This project is an AI-powered object detection and image search system built using cutting-edge computer vision models and a vector-based retrieval system. The core idea is to allow users to upload images, detect objects using a state-of-the-art object detection model (Facebook's DETR), and then store object information in a vector database. Users can search for images containing one or more objects, and the system will retrieve all matching images from the stored database using Retrieval-Augmented Generation (RAG).
- Upload Images: Users can upload images in PNG, JPEG, or JPG format.
- Object Detection: The system detects multiple objects in uploaded images using Facebook's DETR (DEtection TRansformers) model.
- Bounding Boxes and Scores: Each detected object is highlighted with bounding boxes, along with labels and confidence scores.

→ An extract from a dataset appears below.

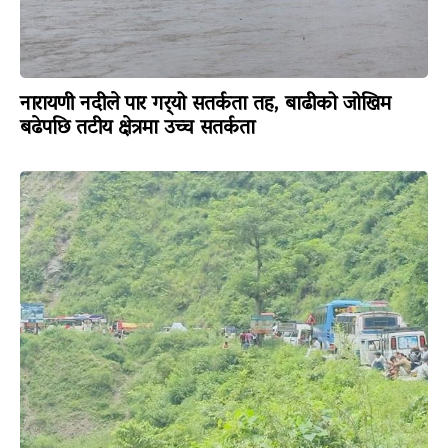
नारायणी नदीले पार गर्‍यो सतर्कता तह, बाढीको जोखिम
बढेपछि तटीय क्षेत्रमा उच्च सतर्कता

- Dynamic Object Search: Users can search for images containing one or more selected objects. The system only returns images that contain all selected objects.

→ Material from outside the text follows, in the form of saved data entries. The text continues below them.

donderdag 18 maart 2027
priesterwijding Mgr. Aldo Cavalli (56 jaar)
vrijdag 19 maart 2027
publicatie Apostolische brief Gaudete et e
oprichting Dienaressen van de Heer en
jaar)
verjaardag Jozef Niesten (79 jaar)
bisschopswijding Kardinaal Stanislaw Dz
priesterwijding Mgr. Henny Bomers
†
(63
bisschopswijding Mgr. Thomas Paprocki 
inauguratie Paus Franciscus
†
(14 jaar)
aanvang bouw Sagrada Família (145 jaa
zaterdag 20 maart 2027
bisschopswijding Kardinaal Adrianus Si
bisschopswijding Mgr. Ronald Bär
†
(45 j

- Advanced UI: Modern, responsive user interface with custom CSS, animations, and tooltips.
- Retrieval-Augmented Generation (RAG): Used for intelligent and efficient image search and retrieval from the vector database.
- Streamlit: Interactive, web-based interface for seamless user interaction.
- Transformers (Hugging Face): For integrating state-of-the-art AI models like DETR and RAG.
- DEtection TRansformers (DETR): Facebook's DETR model is used for object detection, which leverages a transformer-based architecture.
- Retrieval-Augmented Generation (RAG): Combines the power of retrieval-based models and generative models for efficient and intelligent search.
- PIL (Python Imaging Library): Image processing library used for handling images (drawing bounding boxes, saving images, etc.).
- FAISS: Facebook's AI Similarity Search is used to perform fast vector searches over large datasets.
- JSON: To store vector data in an easily accessible format.
- Faiss Index: To efficiently search over stored vectors based on detected objects.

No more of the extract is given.